- _HOW TO COMPLETE THIS TASK_
The expected response is a copy of every line in the entries below that includes the word "entities".

(Beginning of INFORMATION)

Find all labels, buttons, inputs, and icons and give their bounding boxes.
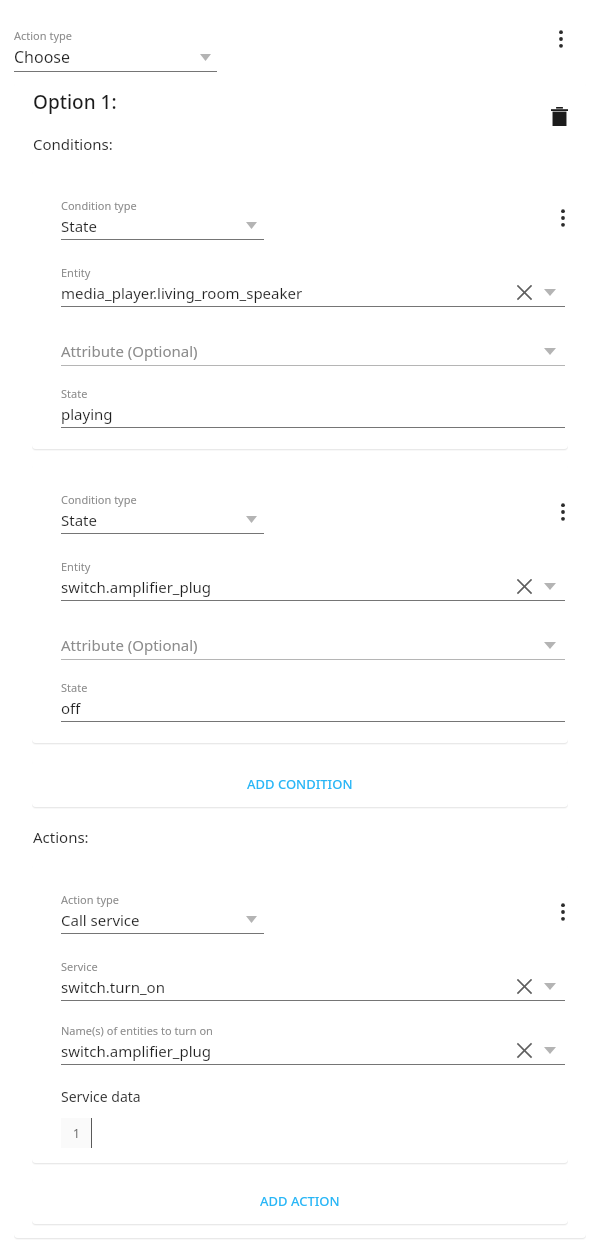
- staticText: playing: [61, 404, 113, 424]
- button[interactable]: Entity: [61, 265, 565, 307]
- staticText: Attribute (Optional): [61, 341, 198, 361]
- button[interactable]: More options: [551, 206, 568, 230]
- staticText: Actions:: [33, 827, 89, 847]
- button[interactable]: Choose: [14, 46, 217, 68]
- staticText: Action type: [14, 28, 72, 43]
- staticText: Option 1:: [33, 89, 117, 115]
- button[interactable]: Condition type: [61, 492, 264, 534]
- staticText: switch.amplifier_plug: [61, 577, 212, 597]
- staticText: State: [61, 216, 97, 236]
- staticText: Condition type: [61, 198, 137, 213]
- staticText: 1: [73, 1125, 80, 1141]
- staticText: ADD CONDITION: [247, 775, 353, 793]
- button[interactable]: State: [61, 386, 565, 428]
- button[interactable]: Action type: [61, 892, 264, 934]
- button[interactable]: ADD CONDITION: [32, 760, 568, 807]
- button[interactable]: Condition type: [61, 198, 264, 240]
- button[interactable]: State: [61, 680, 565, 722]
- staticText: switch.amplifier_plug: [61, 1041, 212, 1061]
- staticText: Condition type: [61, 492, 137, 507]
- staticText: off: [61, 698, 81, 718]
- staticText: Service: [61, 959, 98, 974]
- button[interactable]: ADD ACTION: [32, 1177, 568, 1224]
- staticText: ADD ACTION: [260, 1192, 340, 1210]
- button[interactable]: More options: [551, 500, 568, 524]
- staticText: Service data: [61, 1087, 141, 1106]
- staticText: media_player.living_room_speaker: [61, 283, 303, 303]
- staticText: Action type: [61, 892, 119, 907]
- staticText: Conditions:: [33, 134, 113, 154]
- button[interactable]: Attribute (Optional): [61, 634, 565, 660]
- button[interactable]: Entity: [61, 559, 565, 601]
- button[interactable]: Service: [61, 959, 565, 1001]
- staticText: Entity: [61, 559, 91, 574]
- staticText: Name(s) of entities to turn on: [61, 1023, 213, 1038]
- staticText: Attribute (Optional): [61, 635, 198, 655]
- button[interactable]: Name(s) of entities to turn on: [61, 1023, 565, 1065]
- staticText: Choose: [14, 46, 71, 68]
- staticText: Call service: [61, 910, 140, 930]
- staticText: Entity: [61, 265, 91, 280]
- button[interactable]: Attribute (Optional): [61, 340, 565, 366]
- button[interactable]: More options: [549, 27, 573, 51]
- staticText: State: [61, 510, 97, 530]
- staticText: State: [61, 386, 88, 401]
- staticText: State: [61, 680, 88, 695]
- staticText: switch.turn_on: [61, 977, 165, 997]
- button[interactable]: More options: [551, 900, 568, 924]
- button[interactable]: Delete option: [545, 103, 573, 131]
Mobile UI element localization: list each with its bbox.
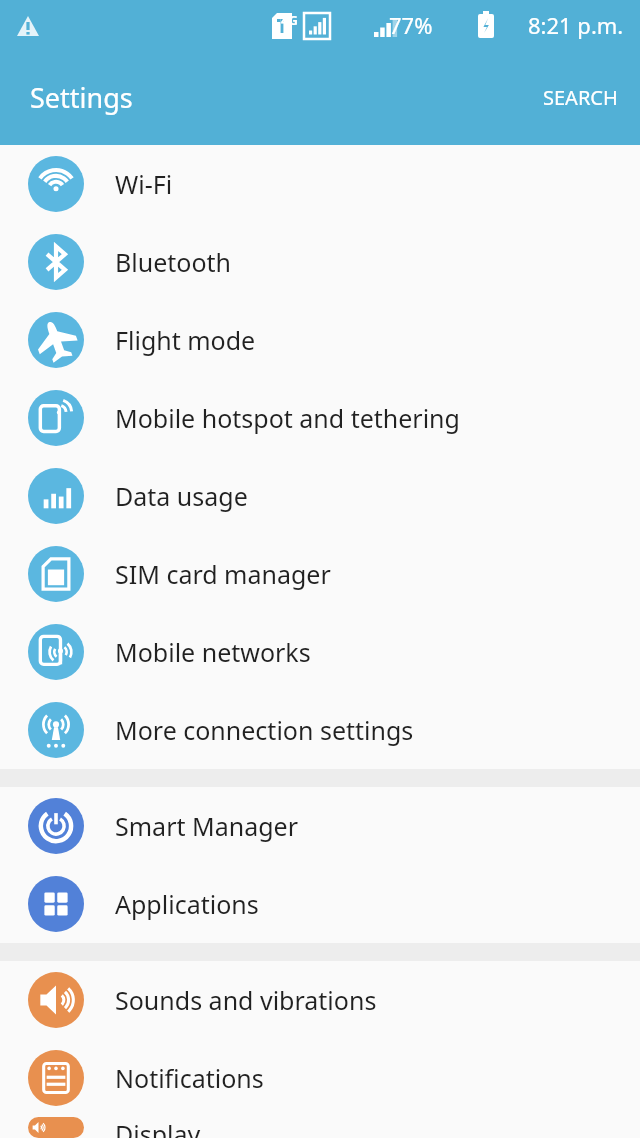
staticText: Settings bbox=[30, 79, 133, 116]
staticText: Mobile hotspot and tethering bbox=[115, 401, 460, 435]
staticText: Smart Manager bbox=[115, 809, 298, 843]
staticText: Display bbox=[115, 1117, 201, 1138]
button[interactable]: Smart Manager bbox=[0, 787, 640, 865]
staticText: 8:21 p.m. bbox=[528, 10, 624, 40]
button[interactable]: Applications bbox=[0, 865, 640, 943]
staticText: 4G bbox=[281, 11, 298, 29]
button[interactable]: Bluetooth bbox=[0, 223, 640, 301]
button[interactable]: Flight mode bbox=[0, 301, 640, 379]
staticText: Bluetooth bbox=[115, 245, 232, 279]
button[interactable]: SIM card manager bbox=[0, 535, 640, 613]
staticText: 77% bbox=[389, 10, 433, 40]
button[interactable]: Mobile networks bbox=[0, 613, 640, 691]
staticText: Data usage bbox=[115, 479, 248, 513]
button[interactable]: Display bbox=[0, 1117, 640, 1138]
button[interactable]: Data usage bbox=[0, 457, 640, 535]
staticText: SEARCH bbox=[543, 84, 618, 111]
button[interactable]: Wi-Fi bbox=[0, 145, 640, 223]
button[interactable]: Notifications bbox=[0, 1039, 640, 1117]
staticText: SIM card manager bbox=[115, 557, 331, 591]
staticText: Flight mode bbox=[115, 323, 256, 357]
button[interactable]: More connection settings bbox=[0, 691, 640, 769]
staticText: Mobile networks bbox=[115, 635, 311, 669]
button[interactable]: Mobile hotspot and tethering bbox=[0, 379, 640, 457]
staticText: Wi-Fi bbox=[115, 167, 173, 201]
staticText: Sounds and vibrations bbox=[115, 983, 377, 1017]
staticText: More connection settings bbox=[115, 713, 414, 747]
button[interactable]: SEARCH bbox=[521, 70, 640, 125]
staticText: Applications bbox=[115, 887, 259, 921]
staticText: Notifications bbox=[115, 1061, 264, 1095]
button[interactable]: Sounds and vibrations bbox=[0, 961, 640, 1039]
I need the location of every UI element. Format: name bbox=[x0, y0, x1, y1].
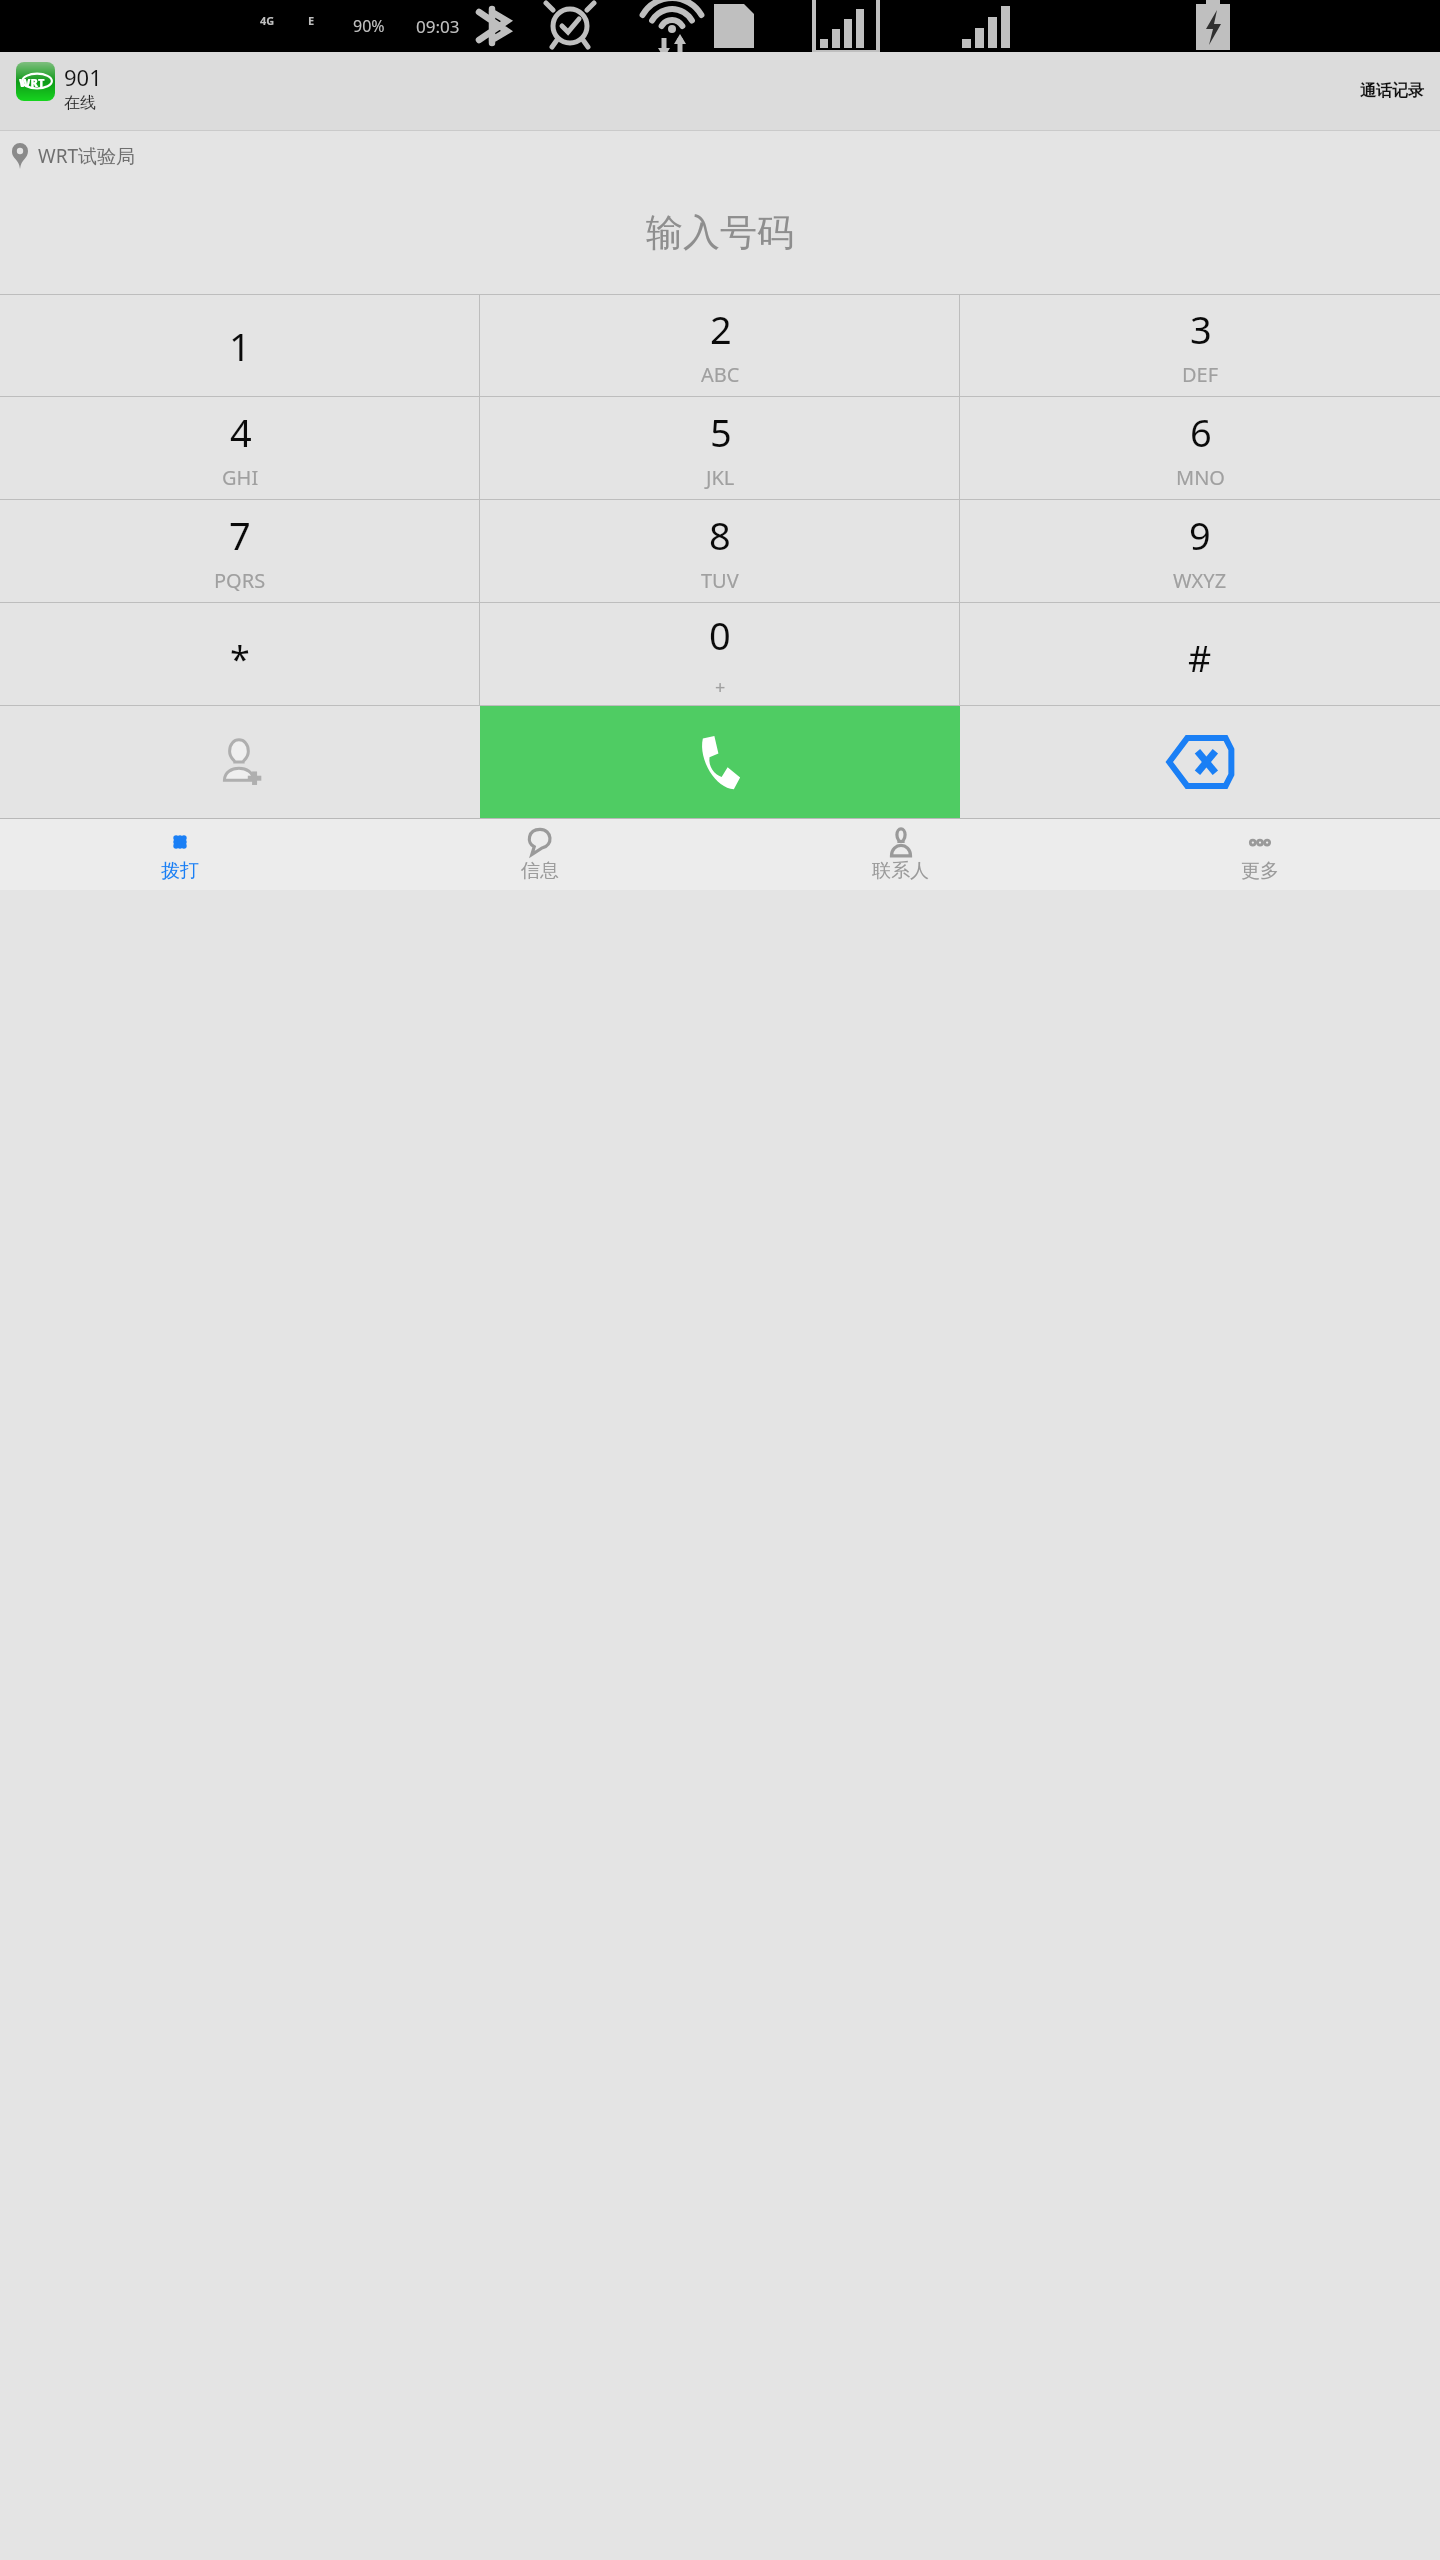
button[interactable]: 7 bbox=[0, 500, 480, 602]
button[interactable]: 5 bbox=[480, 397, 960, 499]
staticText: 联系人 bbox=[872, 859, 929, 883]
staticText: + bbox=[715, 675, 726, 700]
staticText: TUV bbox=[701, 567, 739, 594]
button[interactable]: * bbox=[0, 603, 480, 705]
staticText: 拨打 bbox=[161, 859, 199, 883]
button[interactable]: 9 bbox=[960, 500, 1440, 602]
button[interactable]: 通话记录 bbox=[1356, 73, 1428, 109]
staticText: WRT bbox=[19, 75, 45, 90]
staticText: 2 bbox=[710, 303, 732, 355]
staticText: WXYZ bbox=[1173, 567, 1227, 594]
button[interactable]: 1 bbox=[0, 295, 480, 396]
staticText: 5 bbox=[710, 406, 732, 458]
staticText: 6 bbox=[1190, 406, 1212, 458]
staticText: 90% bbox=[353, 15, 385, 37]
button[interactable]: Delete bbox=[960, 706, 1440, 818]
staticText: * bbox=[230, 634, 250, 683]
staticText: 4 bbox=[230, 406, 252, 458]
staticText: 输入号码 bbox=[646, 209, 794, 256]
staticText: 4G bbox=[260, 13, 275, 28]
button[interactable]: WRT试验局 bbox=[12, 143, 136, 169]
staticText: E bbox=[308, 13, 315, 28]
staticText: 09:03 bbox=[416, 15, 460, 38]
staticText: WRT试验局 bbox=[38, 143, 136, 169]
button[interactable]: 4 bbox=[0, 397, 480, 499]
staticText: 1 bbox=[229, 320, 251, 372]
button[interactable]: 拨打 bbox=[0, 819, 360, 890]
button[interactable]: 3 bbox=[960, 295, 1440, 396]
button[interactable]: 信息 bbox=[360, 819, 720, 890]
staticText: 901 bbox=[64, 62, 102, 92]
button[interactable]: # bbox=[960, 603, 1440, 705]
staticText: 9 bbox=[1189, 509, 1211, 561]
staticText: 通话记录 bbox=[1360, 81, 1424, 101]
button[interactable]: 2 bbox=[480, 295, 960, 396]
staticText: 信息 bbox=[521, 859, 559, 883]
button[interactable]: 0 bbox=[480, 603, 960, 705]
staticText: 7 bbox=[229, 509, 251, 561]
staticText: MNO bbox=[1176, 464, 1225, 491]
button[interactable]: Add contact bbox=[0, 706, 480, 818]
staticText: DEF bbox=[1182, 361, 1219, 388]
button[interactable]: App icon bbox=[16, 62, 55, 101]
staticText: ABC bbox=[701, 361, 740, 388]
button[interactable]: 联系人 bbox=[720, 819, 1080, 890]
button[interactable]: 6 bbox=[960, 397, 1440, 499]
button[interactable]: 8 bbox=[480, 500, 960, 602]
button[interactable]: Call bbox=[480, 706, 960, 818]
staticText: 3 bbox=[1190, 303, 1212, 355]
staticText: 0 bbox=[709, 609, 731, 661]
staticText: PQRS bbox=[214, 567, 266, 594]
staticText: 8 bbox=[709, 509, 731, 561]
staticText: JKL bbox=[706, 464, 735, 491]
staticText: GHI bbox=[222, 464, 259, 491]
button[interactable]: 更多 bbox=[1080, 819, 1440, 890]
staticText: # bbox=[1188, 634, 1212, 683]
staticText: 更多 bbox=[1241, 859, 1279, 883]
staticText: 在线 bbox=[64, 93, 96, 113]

(End of INFORMATION)

- _SOLUTION FOR THIS TASK_
- staticText: Name(s) of entities to turn on: [61, 1023, 213, 1038]
- button[interactable]: Name(s) of entities to turn on: [61, 1023, 565, 1065]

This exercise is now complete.